Police report says medical treatment did not cause Cherepanov's death

Updated: November 14, 2008, 2:27 PM ET
By Scott Burnside | ESPN.com

Initial findings from a Russian police investigation indicated the quality of medical treatment did not cause the death of New York Rangers prospect and Continental Hockey League player Alexei Cherepanov.

Cherepanov, the 17th overall pick in the 2007 entry draft, collapsed on the bench during the third period of a KHL game Oct. 13 at the Sports Palace in Chekov outside Moscow.

The Russian state police report was revealed at a Friday news conference in Moscow, the details of which were forwarded to ESPN.com. Doctors and medical personnel "acted professionally and did everything they could. The absence of special medical equipment in the arena was not the cause of death of this hockey player," Vladimir Shalaev, head of hockey operations for the fledgling KHL, said in a news release.

Russian officials, however, refused to reveal exactly what caused Cherepanov's death, but promised that information would be forthcoming.

It is unknown whether criminal charges still might be filed.

"There was a move to close the criminal investigation into the circumstances surrounding the death of Aleksei Cherepanov [sic], however the prosecutor ordered that the criminal investigation continue," Shalaev said.

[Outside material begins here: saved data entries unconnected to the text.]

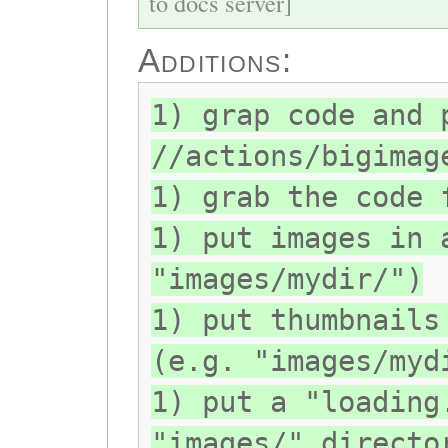
to docs server]
Additions:
1) grap code and 
//actions/bigimag
1) grab the code 
1) put images in 
"images/mydir/")
1) put thumbnails
(e.g. "images/myd
1) put a "loading
"images/" directo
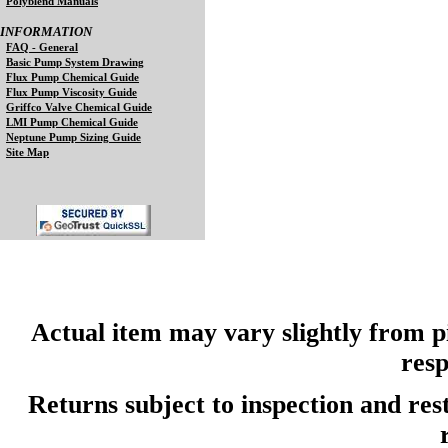
Polyblend Manuals
INFORMATION
FAQ - General
Basic Pump System Drawing
Flux Pump Chemical Guide
Flux Pump Viscosity Guide
Griffco Valve Chemical Guide
LMI Pump Chemical Guide
Neptune Pump Sizing Guide
Site Map
Actual item may vary slightly from pi
resp
Returns subject to inspection and re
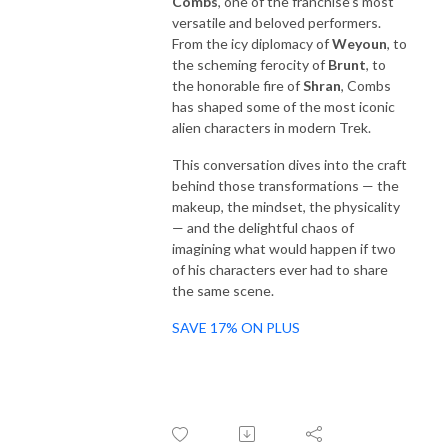
Combs
, one of the franchise’s most
versatile and beloved performers.
From the icy diplomacy of
Weyoun
, to
the scheming ferocity of
Brunt
, to
the honorable fire of
Shran
, Combs
has shaped some of the most iconic
alien characters in modern Trek.
This conversation dives into the craft
behind those transformations — the
makeup, the mindset, the physicality
— and the delightful chaos of
imagining what would happen if two
of his characters ever had to share
the same scene.
SAVE 17% ON PLUS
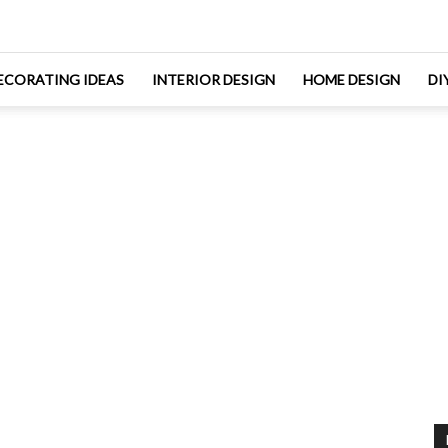
ECORATING IDEAS
INTERIOR DESIGN
HOME DESIGN
DI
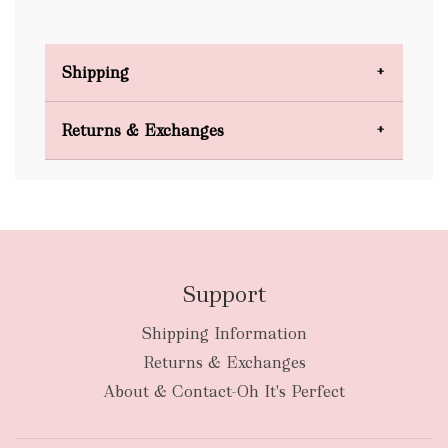
Shipping
Domestic Shipping
Returns & Exchanges
FREE
Support
Shipping Information
bulky
Returns & Exchanges
items
oversized packages
About & Contact-Oh It's Perfect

"Once the KHL receives the results of a comprehensive forensic examination, they will be made public, and any further individuals found to be negligent will be identified," Shalaev was quoted as saying.

Cherepanov, who had just returned from a shift in a game in which he scored a goal, was carried by Avangard Omsk teammates, including former NHL star Jaromir Jagr, into their dressing room.

Medical staff tried to revive Cherepanov at the arena and later at a hospital, where he died. He was 19 years old.

There were initial reports that defibrillators at the arena did not work and that ambulance staff were slow responding to the emergency.

The KHL moved quickly to suspend the arena manager and the team manager from the host Vityaz club within days of Cherepanov's death.

"The KHL acted appropriately and within its bounds in imposing sanctions against the Vityaz club director and other officials involved in this tragic accident," Shalaev said in Friday's statement.

The news release also indicated the KHL finally had received medical records from the Rangers regarding Cherepanov's time at a Rangers training camp following the 2007 draft.

In an interview with ESPN.com in Toronto last weekend, KHL president Alexander Medvedev complained that two requests for those records had been denied by the Rangers.

NHL deputy commissioner Bill Daly explained to ESPN.com that those records could only be released with the family's consent, and that Cherepanov's family had not provided that consent.

"We would like to express our thanks to this NHL club for sharing the results of this medical exam with us." Shalaev said.

The KHL also announced that as part of a new medical screening process adopted after Cherepanov's death, an examination of 67 KHL players revealed that five have medical problems.

"Of this group, it appears that one or two young hockey players may have significant health concerns and may have to change their careers," a KHL official said.

Scott Burnside covers the NHL for ESPN.com.